## PROBLEM TO WORK ON
Include no pictures. Output exactly the lines from the one that contains "Riksmätplatsen" through the final line of the entries.

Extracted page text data

= = = = =

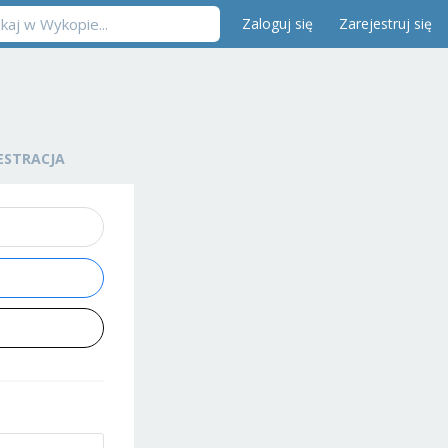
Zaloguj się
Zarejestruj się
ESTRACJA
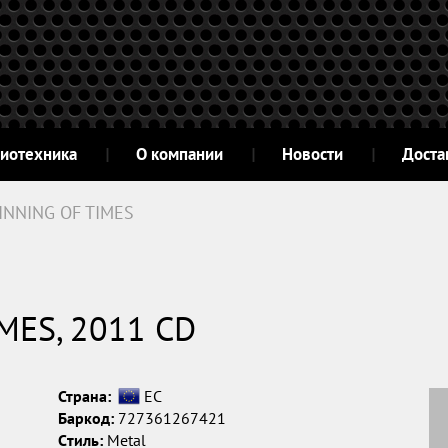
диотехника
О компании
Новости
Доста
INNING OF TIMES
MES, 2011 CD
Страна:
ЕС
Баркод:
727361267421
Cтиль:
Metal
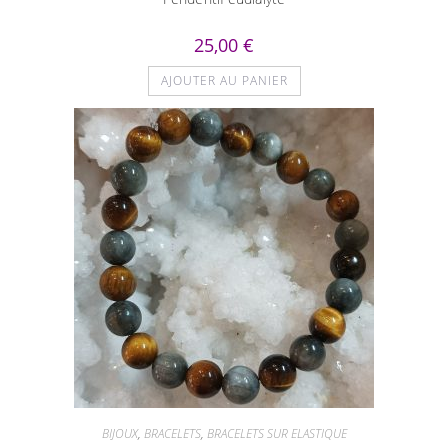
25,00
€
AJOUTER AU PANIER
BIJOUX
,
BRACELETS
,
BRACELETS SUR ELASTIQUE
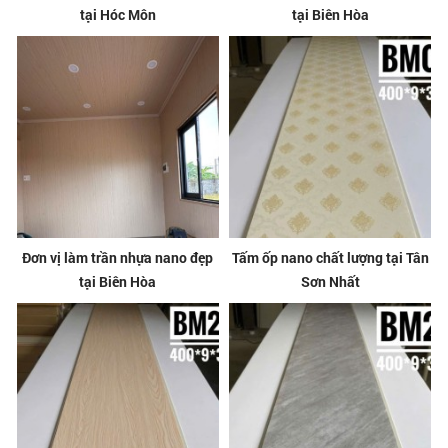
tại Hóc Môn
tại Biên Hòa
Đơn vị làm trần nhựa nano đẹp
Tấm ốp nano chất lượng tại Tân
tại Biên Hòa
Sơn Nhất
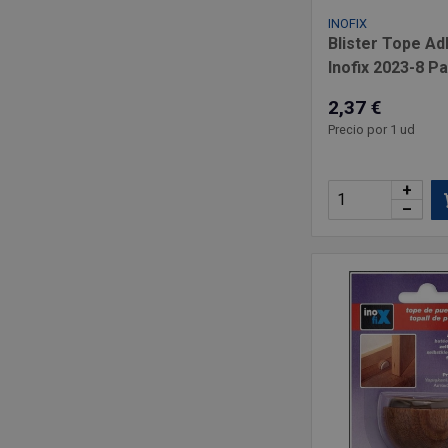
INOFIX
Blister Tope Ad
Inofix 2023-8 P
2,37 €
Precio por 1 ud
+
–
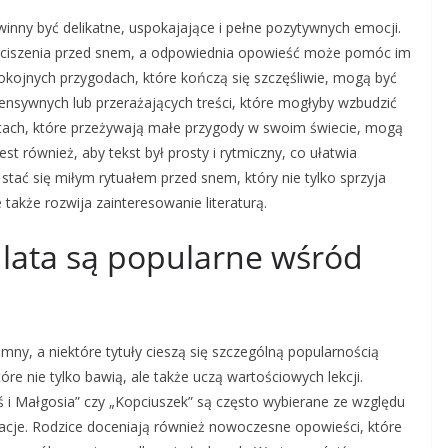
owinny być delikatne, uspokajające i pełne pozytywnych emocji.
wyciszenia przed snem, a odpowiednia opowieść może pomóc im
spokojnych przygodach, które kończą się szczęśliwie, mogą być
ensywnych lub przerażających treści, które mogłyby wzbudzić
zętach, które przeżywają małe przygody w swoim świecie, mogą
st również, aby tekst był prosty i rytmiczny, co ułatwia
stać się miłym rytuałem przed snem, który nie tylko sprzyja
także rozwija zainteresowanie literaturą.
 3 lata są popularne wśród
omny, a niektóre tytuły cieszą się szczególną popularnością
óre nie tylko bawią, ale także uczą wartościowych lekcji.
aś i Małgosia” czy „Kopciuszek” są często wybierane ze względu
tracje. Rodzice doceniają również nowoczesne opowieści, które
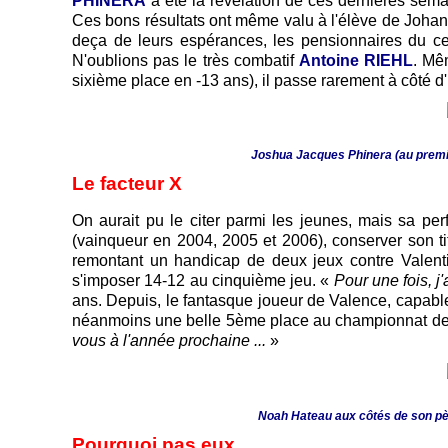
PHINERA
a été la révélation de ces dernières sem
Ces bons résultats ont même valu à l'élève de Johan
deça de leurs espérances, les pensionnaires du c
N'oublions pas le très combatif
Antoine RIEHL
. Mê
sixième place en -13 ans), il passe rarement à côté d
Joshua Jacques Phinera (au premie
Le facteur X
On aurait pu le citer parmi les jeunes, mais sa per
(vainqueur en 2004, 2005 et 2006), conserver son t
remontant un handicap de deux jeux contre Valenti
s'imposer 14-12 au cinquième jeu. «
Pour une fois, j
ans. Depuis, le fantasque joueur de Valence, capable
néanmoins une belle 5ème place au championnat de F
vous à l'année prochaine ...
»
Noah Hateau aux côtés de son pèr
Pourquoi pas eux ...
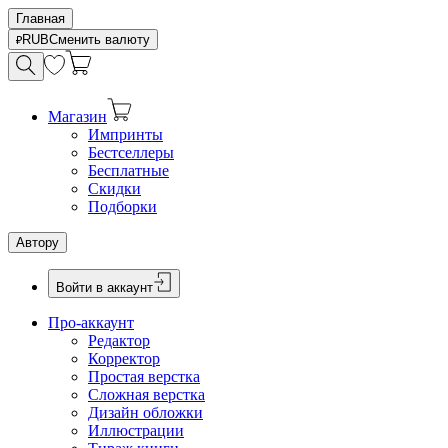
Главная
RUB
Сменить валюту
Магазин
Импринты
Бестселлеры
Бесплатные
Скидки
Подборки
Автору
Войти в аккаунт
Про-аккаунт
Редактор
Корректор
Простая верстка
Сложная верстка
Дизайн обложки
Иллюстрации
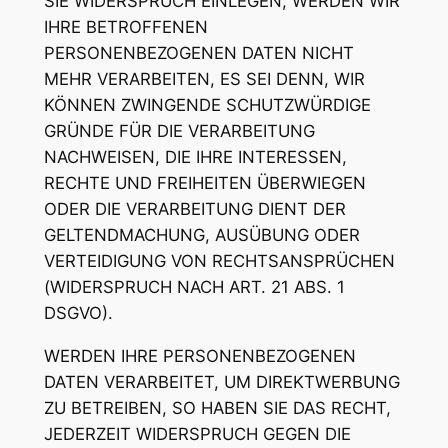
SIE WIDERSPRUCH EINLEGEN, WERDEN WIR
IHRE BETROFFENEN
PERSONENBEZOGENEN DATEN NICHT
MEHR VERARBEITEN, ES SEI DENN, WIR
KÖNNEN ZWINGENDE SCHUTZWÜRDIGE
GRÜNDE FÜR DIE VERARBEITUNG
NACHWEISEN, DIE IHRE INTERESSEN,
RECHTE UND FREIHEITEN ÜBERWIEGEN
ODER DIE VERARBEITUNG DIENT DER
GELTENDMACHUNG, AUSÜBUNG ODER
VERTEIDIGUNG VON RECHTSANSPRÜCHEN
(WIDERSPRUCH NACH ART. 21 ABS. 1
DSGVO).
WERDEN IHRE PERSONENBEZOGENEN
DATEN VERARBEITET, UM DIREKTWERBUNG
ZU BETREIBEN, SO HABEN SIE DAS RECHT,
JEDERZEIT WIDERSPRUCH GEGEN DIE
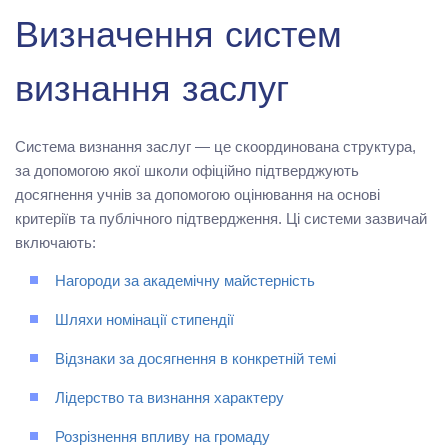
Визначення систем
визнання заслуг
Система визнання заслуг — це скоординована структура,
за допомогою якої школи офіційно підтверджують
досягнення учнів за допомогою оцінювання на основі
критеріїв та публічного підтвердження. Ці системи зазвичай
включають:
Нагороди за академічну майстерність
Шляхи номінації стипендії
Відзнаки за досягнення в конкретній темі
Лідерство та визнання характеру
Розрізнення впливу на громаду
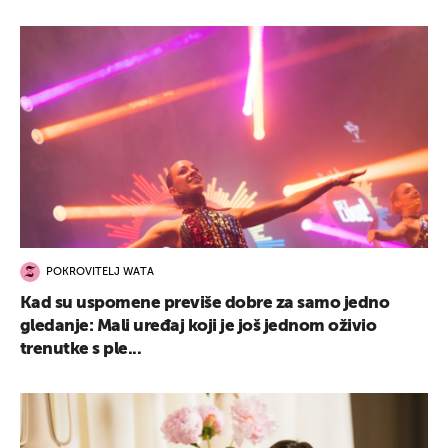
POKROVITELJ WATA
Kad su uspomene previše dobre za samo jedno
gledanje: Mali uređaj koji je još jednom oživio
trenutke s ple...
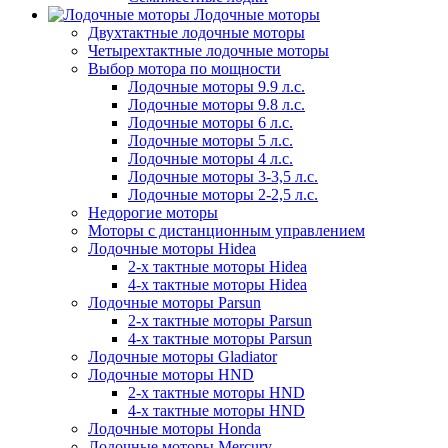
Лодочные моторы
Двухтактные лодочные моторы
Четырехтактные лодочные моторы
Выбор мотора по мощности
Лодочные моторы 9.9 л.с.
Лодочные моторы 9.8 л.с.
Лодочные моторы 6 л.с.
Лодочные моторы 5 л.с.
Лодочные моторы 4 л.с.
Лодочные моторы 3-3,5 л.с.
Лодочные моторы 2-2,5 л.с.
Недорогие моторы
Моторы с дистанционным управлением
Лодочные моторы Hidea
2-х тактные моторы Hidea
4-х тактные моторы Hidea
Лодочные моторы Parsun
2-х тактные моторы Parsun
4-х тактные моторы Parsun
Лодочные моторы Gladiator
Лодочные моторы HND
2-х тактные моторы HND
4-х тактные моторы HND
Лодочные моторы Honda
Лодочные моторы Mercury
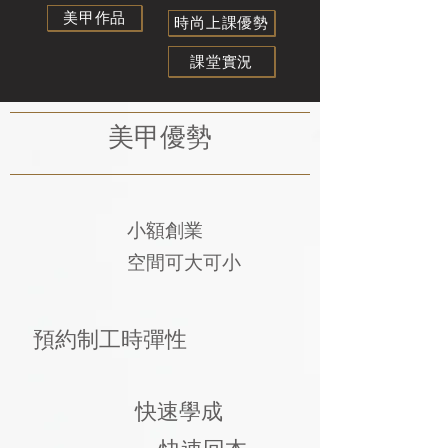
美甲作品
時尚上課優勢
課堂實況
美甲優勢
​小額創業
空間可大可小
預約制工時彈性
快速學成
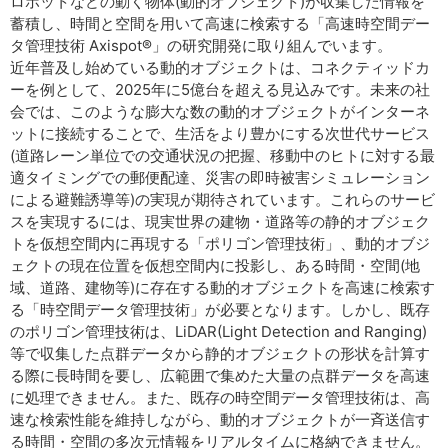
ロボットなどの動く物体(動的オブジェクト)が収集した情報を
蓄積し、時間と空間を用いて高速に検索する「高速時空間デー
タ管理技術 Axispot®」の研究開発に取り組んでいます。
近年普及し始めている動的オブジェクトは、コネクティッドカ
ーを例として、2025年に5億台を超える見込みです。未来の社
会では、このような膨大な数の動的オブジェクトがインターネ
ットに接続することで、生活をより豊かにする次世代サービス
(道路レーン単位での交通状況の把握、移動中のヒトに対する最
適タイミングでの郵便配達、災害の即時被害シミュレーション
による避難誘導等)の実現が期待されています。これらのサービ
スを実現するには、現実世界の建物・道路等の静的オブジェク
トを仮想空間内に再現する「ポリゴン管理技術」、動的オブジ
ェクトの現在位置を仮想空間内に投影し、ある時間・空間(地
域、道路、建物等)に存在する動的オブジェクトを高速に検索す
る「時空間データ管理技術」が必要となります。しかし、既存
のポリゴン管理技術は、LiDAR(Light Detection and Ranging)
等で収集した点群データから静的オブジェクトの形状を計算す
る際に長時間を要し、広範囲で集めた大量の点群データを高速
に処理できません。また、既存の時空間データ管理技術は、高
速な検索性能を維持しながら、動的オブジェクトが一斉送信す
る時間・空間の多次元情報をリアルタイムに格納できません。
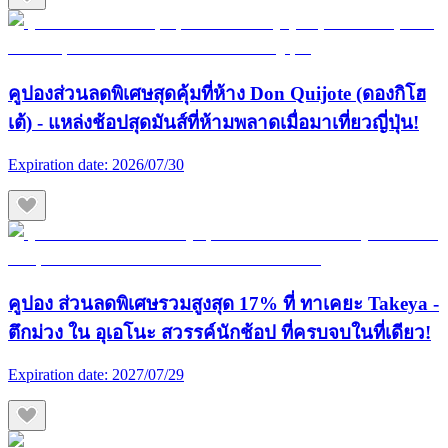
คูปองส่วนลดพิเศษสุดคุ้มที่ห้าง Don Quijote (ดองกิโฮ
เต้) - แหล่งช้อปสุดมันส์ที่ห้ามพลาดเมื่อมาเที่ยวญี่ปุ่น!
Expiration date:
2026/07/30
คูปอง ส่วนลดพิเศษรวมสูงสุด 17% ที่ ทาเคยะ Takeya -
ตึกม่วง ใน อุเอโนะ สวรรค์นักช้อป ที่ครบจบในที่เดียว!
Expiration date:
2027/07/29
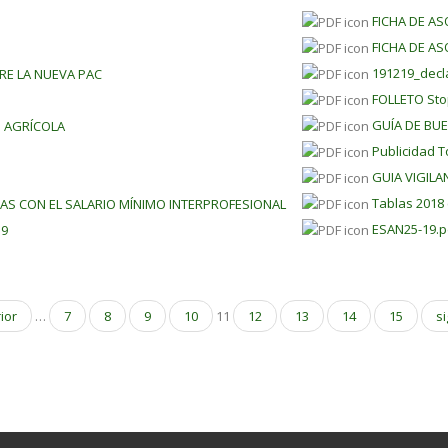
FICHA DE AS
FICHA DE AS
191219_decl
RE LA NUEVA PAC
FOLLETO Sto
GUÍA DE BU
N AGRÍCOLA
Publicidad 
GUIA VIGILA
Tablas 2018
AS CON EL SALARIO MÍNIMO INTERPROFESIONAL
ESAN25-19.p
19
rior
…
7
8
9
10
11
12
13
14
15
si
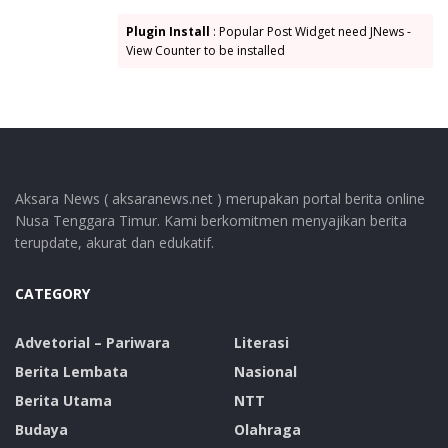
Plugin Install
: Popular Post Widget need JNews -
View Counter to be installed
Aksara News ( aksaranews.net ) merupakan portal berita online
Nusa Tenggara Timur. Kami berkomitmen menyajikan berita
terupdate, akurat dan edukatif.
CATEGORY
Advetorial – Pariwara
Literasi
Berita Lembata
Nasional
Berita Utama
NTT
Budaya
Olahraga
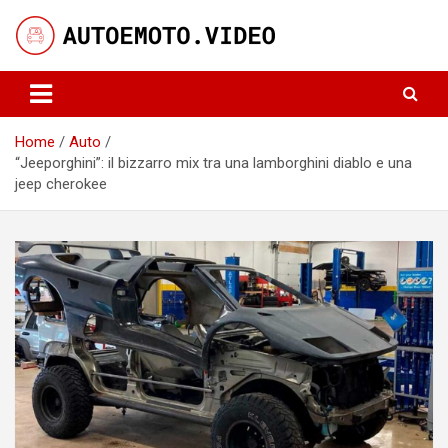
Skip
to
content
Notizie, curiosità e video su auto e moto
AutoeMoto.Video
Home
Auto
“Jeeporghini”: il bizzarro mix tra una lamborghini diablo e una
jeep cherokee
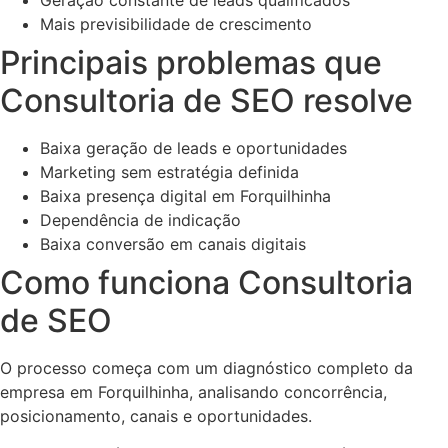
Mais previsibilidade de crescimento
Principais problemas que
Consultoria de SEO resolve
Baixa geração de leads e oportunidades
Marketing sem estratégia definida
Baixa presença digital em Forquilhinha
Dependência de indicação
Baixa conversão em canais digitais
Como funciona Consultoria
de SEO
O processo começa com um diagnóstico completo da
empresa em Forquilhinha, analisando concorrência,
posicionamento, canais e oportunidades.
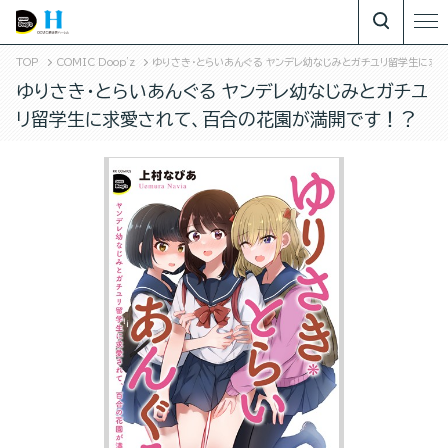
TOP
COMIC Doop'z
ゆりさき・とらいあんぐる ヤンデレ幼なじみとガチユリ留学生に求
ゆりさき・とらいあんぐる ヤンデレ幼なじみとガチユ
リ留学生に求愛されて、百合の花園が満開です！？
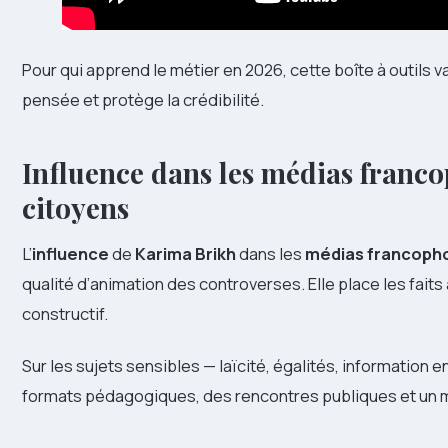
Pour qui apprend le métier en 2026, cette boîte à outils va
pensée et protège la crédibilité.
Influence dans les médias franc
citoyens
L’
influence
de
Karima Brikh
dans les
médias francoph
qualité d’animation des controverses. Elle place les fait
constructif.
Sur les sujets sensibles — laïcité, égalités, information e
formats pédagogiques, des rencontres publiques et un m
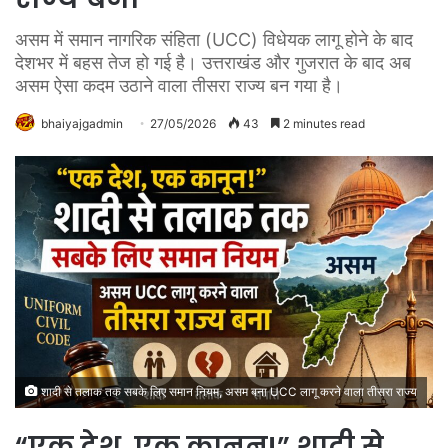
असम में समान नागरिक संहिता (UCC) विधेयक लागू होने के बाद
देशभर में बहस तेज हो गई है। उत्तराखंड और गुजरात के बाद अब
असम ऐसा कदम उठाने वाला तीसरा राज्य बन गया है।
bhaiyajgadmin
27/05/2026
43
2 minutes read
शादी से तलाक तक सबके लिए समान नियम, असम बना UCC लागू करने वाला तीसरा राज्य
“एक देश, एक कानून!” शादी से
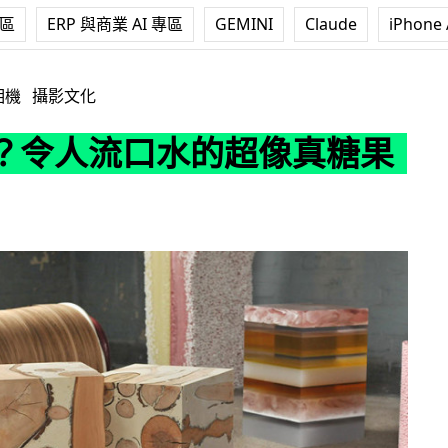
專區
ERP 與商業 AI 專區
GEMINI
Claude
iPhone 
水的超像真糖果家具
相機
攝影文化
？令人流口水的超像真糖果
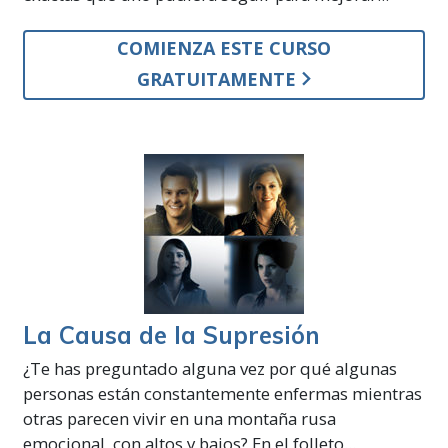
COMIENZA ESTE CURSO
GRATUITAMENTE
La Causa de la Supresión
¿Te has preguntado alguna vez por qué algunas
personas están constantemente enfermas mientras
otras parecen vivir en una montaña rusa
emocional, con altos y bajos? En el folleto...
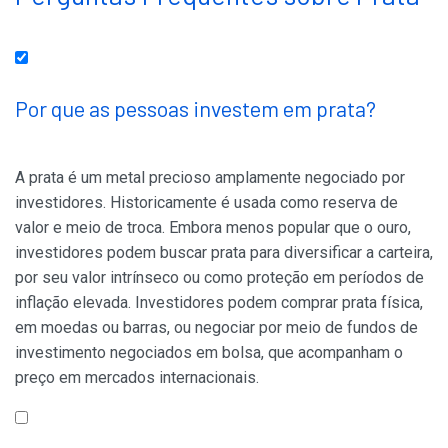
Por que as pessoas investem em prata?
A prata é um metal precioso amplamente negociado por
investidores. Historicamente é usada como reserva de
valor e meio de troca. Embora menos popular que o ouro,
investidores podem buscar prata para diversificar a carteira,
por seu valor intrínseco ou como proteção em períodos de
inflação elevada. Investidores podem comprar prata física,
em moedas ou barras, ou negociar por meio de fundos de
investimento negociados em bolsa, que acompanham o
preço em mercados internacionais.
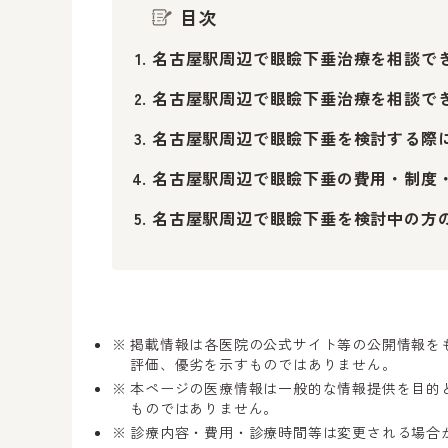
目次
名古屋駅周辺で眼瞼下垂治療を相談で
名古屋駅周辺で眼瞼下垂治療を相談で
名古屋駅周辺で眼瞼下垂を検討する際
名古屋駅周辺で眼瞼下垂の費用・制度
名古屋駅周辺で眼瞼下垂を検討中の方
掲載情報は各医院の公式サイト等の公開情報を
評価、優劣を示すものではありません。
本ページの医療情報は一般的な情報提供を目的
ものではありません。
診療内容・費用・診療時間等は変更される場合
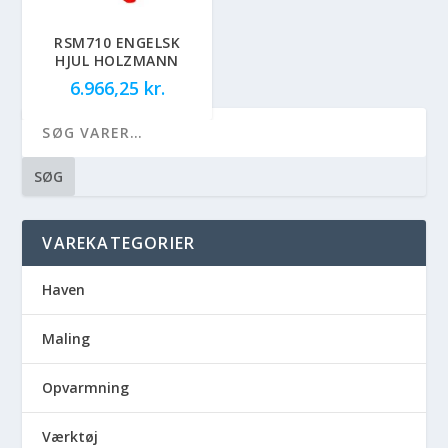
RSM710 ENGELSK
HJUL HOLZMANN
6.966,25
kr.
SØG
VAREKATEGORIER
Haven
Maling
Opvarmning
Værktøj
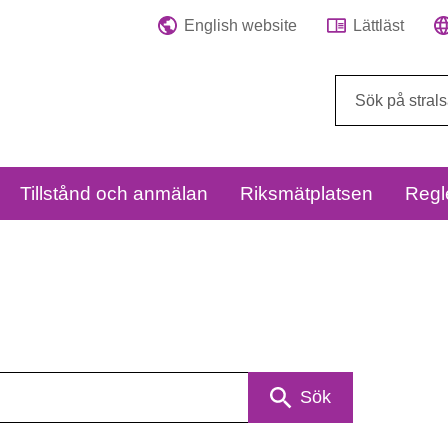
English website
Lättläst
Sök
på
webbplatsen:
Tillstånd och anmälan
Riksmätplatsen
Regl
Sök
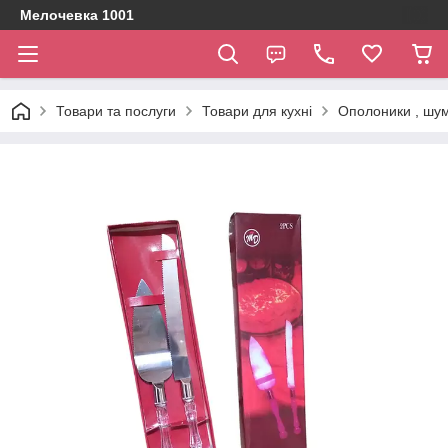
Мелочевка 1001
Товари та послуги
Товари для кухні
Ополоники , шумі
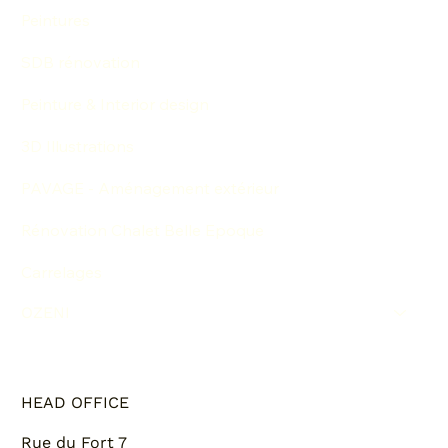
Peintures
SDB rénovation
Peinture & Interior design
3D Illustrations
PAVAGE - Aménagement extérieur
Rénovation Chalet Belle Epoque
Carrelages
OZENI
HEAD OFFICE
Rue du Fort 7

= = = = =

## EXPECTED ANSWER
Riksmätplatsen
Regl
Sök
Мелочевка 1001
Товари та послуги
Товари для кухні
Ополоники , шумі
Peintures
SDB rénovation
Peinture & Interior design
3D Illustrations
PAVAGE - Aménagement extérieur
Rénovation Chalet Belle Epoque
Carrelages
OZENI
HEAD OFFICE
Rue du Fort 7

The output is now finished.